TASK TO CARRY OUT: In how many lines of the listing does the word "надо" appear? Reply with the number only.

::: SUPPLIED MATERIAL :::

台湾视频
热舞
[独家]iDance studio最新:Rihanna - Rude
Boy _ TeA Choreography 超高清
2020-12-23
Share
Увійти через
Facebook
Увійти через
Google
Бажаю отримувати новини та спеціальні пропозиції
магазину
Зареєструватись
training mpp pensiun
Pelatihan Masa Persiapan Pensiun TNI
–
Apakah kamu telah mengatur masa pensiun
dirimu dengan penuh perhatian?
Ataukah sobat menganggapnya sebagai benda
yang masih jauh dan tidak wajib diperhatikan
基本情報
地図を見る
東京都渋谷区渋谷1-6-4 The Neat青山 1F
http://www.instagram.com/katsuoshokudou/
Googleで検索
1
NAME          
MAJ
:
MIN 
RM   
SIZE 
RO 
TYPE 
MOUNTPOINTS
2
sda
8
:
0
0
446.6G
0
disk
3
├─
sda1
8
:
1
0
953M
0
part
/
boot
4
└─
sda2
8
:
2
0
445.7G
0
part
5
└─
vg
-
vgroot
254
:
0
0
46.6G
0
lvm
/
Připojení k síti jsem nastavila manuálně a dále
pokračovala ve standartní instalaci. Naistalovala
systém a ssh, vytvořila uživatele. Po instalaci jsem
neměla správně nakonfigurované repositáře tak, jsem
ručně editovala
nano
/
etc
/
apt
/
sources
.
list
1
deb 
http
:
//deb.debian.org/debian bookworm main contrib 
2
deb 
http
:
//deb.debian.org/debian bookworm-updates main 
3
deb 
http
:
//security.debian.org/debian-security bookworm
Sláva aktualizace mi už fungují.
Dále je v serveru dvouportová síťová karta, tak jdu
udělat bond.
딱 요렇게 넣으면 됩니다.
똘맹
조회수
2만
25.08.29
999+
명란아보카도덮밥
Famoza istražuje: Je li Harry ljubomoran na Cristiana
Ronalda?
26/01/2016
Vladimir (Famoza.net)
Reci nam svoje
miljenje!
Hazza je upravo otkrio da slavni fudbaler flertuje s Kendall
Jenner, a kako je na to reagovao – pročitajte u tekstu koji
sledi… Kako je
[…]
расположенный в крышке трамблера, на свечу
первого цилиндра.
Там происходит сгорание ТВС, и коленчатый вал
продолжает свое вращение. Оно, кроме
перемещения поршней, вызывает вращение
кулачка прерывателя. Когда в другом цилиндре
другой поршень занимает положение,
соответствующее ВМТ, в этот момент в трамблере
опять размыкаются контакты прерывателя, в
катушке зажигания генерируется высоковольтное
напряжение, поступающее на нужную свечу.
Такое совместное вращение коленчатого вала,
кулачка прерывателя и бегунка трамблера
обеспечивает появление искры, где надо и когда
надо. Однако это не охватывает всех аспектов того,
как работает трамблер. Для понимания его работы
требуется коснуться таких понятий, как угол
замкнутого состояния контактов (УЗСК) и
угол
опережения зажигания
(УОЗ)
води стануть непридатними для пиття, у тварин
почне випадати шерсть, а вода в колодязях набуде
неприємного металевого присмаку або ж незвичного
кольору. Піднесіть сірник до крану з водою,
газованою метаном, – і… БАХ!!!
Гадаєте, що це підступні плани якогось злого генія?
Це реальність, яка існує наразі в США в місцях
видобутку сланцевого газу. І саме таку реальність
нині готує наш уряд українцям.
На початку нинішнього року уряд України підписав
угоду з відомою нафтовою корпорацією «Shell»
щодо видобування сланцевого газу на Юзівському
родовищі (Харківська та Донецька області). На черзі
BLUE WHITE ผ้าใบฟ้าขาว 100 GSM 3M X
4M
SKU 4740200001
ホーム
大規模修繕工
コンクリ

:::

ANSWER BELOW: 2